Terms like left piss me off. Playing into this left / right ideological media narrative. Think SWP or some group there like took over they won’t put libertarians against the wall. Fuck them (good solid members individually but organization is destructive) , they built nothing but newspaper sales and growing mass of people who have left them tough out the years because they are only reactionaries with no strategy. Reason for SWP rant was show compare grassroots community groups (broad unspecific term) why would they be attracted to growing this “movement”. Grassroots number one, why events like “spectacle of defiance” are important to building trusting relations that can build social solidarity. Think reevaluate terms like “left”. Solid groups on the “left” are Eirgi and WSM, ISN….etc. I for one don’t want to be associated with the “left” if consists of being aligned with groups like SWP (solid members,awful tactics). Who fuck would want to live in a corrupt one party totalitarian state, or is the Jedi Grand master council beyond corruption.

Groups need unite in what they are for (grassroots organization pratices, participative democracy not empty rhetoric ) not what they are against. Spectacle of Defiance was more than just costumes and few fancy props for a PR press stunt or lobby tool. It was a Tiny, tiny , tiny step in the slow painstaking work of empowering people in disillusioned times. Something a SWP paper sell will not do.

TO’K – Did this draw more members of the working-class and poor communities than usual? Seems to me that a better way to use such funds would be to provide a cheap meal ahead of time, served on the streets, as a means of also attracting the homeless community as well. It’s worked well for OCAP over the years.
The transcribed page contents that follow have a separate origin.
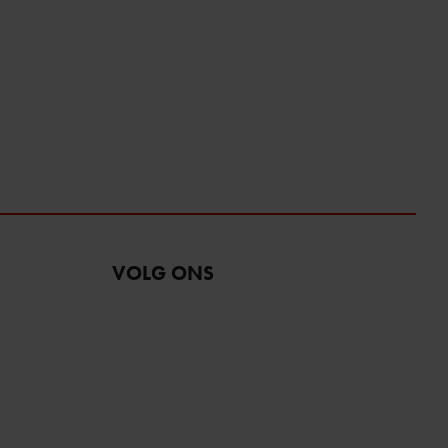
VOLG ONS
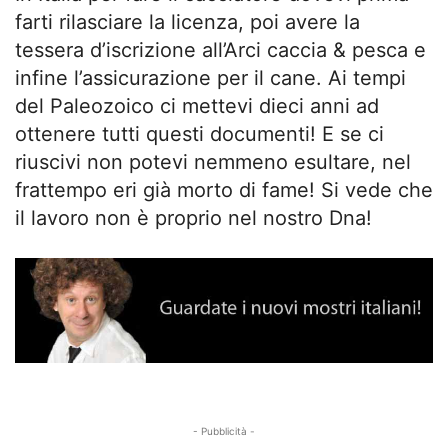
farti rilasciare la licenza, poi avere la
tessera d’iscrizione all’Arci caccia & pesca e
infine l’assicurazione per il cane. Ai tempi
del Paleozoico ci mettevi dieci anni ad
ottenere tutti questi documenti! E se ci
riuscivi non potevi nemmeno esultare, nel
frattempo eri già morto di fame! Si vede che
il lavoro non è proprio nel nostro Dna!
- Pubblicità -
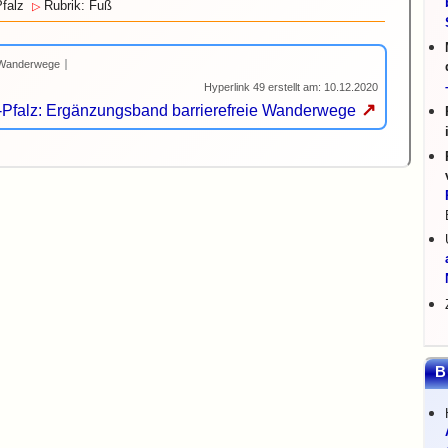
falz
Rubrik: Fuß
▷
Wanderwege
Hyperlink 49 erstellt am: 10.12.2020
↗
Pfalz: Ergänzungsband barrierefreie Wanderwege
B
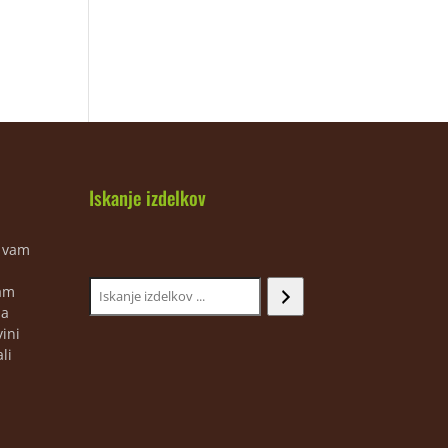
Iskanje izdelkov
m vam
jam
ja
ini
li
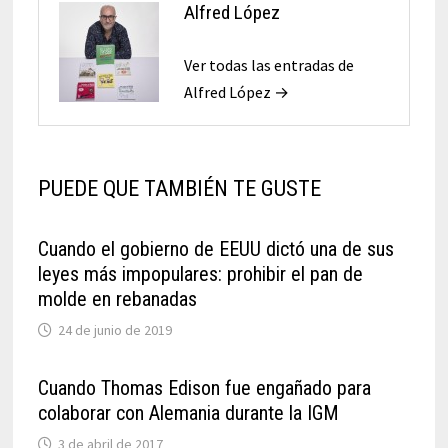
Alfred López
Ver todas las entradas de
Alfred López →
PUEDE QUE TAMBIÉN TE GUSTE
Cuando el gobierno de EEUU dictó una de sus
leyes más impopulares: prohibir el pan de
molde en rebanadas
24 de junio de 2019
Cuando Thomas Edison fue engañado para
colaborar con Alemania durante la IGM
3 de abril de 2017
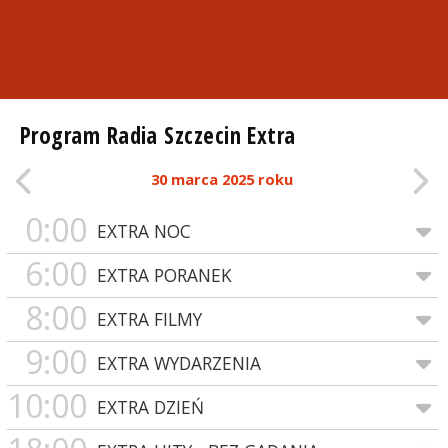
Program Radia Szczecin Extra
30 marca 2025 roku
0:00
EXTRA NOC
6:00
EXTRA PORANEK
8:00
EXTRA FILMY
9:00
EXTRA WYDARZENIA
10:00
EXTRA DZIEŃ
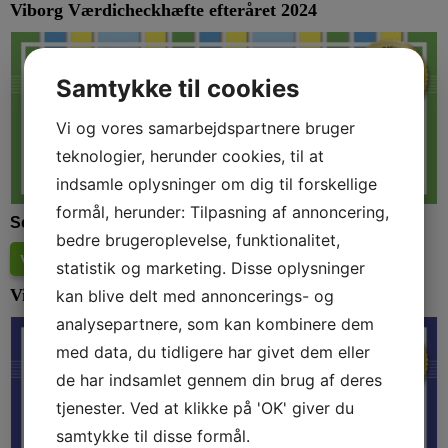
Viborg Værdicheckhæfte efteråret 2024
Samtykke til cookies
Vi og vores samarbejdspartnere bruger
teknologier, herunder cookies, til at
indsamle oplysninger om dig til forskellige
formål, herunder: Tilpasning af annoncering,
Se deltagerne i Værdicheckhæftet her:
bedre brugeroplevelse, funktionalitet,
Værdicheckhæftet efteråret 2024
(
8.6 Mb
)
statistik og marketing. Disse oplysninger
Viborg Værdicheckhæfte foråret 2024
kan blive delt med annoncerings- og
analysepartnere, som kan kombinere dem
med data, du tidligere har givet dem eller
de har indsamlet gennem din brug af deres
tjenester. Ved at klikke på 'OK' giver du
samtykke til disse formål.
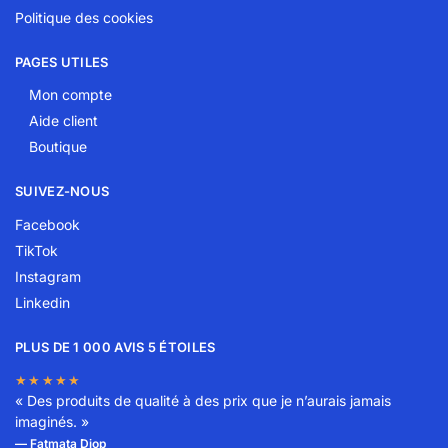
Politique des cookies
PAGES UTILES
Mon compte
Aide client
Boutique
SUIVEZ-NOUS
Facebook
TikTok
Instagram
Linkedin
PLUS DE 1 000 AVIS 5 ÉTOILES
★★★★★
« Des produits de qualité à des prix que je n’aurais jamais
imaginés. »
— Fatmata Diop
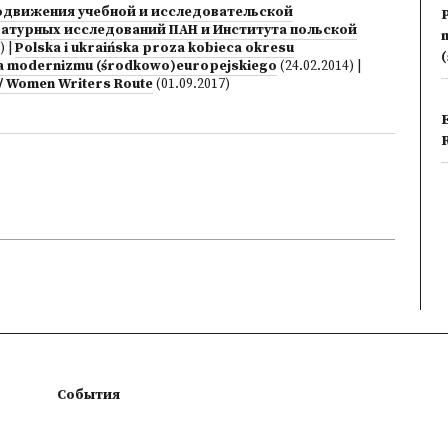
движения учебной и исследовательской
ратурных исследований ПАН и Института польской
)
|
Polska i ukraińska proza kobieca okresu
a modernizmu (środkowo)europejskiego
(24.02.2014)
|
 / Women Writers Route
(01.09.2017)
События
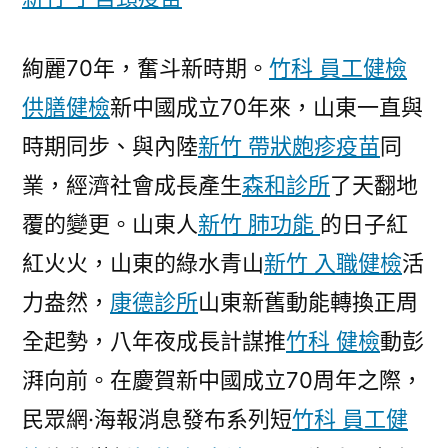
山
森
和
絢麗70年，奮斗新時期。
竹科 員工健檢
診
供膳健檢
新中國成立70年來，山東一直與
所
時期同步、與內陸
新竹 帶狀皰疹疫苗
同
疫
苗
業，經濟社會成長產生
森和診所
了天翻地
東〉
覆的變更。山東人
新竹 肺功能
的日子紅
紅火火，山東的綠水青山
新竹 入職健檢
活
力盎然，
康德診所
山東新舊動能轉換正周
全起勢，八年夜成長計謀推
竹科 健檢
動彭
湃向前。在慶賀新中國成立70周年之際，
民眾網·海報消息發布系列短
竹科 員工健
Andrew – I would say that because it gave a role in particular to the teenagers from some of the communities represented to may well had high a higher participation rate. That’s tough to call as the Community Sector marches of last year also appeared to have a pretty high turn out – someone more internal to the organisation of both could probably give an accurate picture.
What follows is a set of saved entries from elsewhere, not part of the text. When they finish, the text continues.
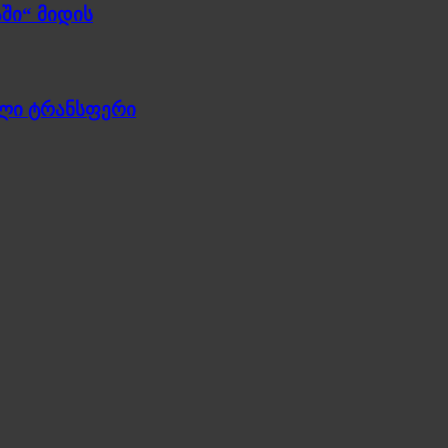
ში“ მიდის
ული ტრანსფერი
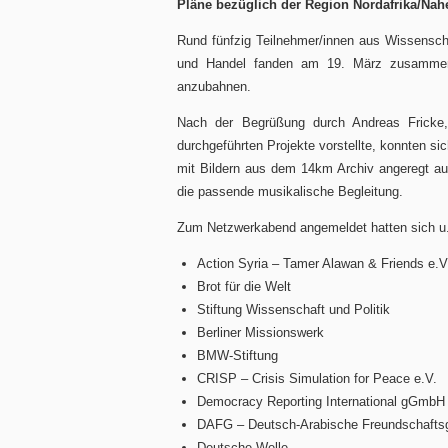
Pläne bezüglich der Region Nordafrika/Nah
Rund fünfzig Teilnehmer/innen aus Wissenscha
und Handel fanden am 19. März zusammen,
anzubahnen.
Nach der Begrüßung durch Andreas Fricke
durchgeführten Projekte vorstellte, konnten si
mit Bildern aus dem 14km Archiv angeregt au
die passende musikalische Begleitung.
Zum Netzwerkabend angemeldet hatten sich u.a
Action Syria – Tamer Alawan & Friends e.V
Brot für die Welt
Stiftung Wissenschaft und Politik
Berliner Missionswerk
BMW-Stiftung
CRISP – Crisis Simulation for Peace e.V.
Democracy Reporting International gGmbH
DAFG – Deutsch-Arabische Freundschaftsge
Deutsche Welle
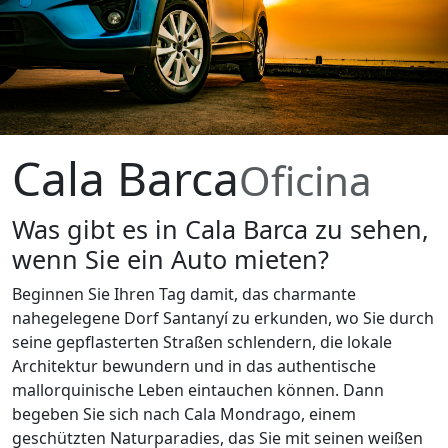
Cala Barca
Oficina
Was gibt es in Cala Barca zu sehen,
wenn Sie ein Auto mieten?
Beginnen Sie Ihren Tag damit, das charmante
nahegelegene Dorf Santanyí zu erkunden, wo Sie durch
seine gepflasterten Straßen schlendern, die lokale
Architektur bewundern und in das authentische
mallorquinische Leben eintauchen können. Dann
begeben Sie sich nach Cala Mondrago, einem
geschützten Naturparadies, das Sie mit seinen weißen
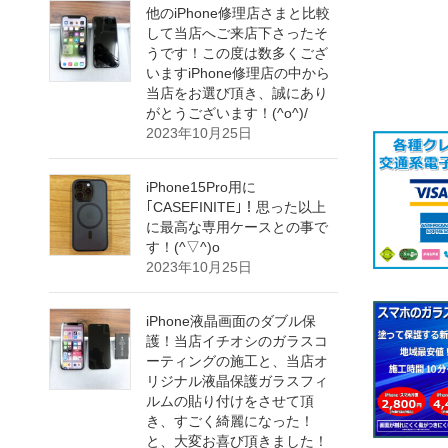
他のiPhone修理店さまと比較
して当店へご来店下さったそ
うです！この度は数多くござ
いますiPhone修理店の中から
当店をお選び頂き、誠にあり
がとうございます！(^o^)/
2023年10月25日
iPhone15Pro用に
｢CASEFINITE｣！思った以上
に最高な専用ケースとの事で
す！(^▽^)o
2023年10月25日
iPhone液晶画面のダブル保
護！当店イチオシのガラスコ
ーティングの施工と、当店オ
リジナル液晶保護ガラスフィ
ルムの貼り付けをさせて頂
き、すごく綺麗になった！
と、大変お喜び頂きました！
In referring to the sum spent in the article I’m not suggesting this is a bad use of resources in itself, for what it was last night appeared to work well and costumes and the rent of vehicles is not going to be cheap. I was more making the point that making things ‘interesting’ is not cheap, 15000 is not that far off the total WSM budget for everything we do for an entire year from printing to room hire to travel to the anarchist bookfair to sharing the cost of 1% Network event stuff.

TO’K – No I wasn’t suggesting you were criticizing how money was spent…it was more me making a point connected to my question around the issue of mobilisation and what might work.

Seedot – Nice pics shame about the article

great to see the pics of this event and the first of what will hopefully be many videos coming out over the next few days. I thought your article was a bit self obsessed and probably contained some pointers to the irrelevance of the far left in Ireland at the moment. Surprisingly it could also have been written word for word by a member of any of our irrelevant trotskyist groups. I hope that this is an aberration rather than representative of where organised libertarian politics currently are.
The references to the unions are normal unsubstantiated gossip (15000? really – you believe this? and yet they were happy to have a small contingent at the back and no presence on the platform?) along with a yearning for leaders to decide we should have a general strike.

Members of unions strike. They need to be brought to this position branch by branch workplace by workplace.

But this is all normal far left misanalysis.

I think the misinterpretation of this event is probably a bigger issue. Considering it as "Well organized sectoral lobbying and press stunt" is really starting from a lack of knowledge of the role that community arts has had in mobilising Dublins communities in the past, of the significance of events such as last nights in forging identities based on creativity, resistance and radical politics that are truly based on shared experiences. Having spent a lot of the last few weeks outside the dail (sometimes with only a few brave souls as ministerial cars drove at us and we were outnumbered by foreign journalists) I can say that last night was the first time I cam away from anything in this phase of struggle with a positive sense.
Compare this to last tuesday when a crowd maybe twice the size fulfilled its own role in a much more jaded uninteresting spectacle. Face masks and pushing and banners and miserable despondency were my memories of budget day.
Compare this to 27th Nov when a 100,000 marched to the spectacle of the GPO being reclaimed and our divisions being presented for all to see.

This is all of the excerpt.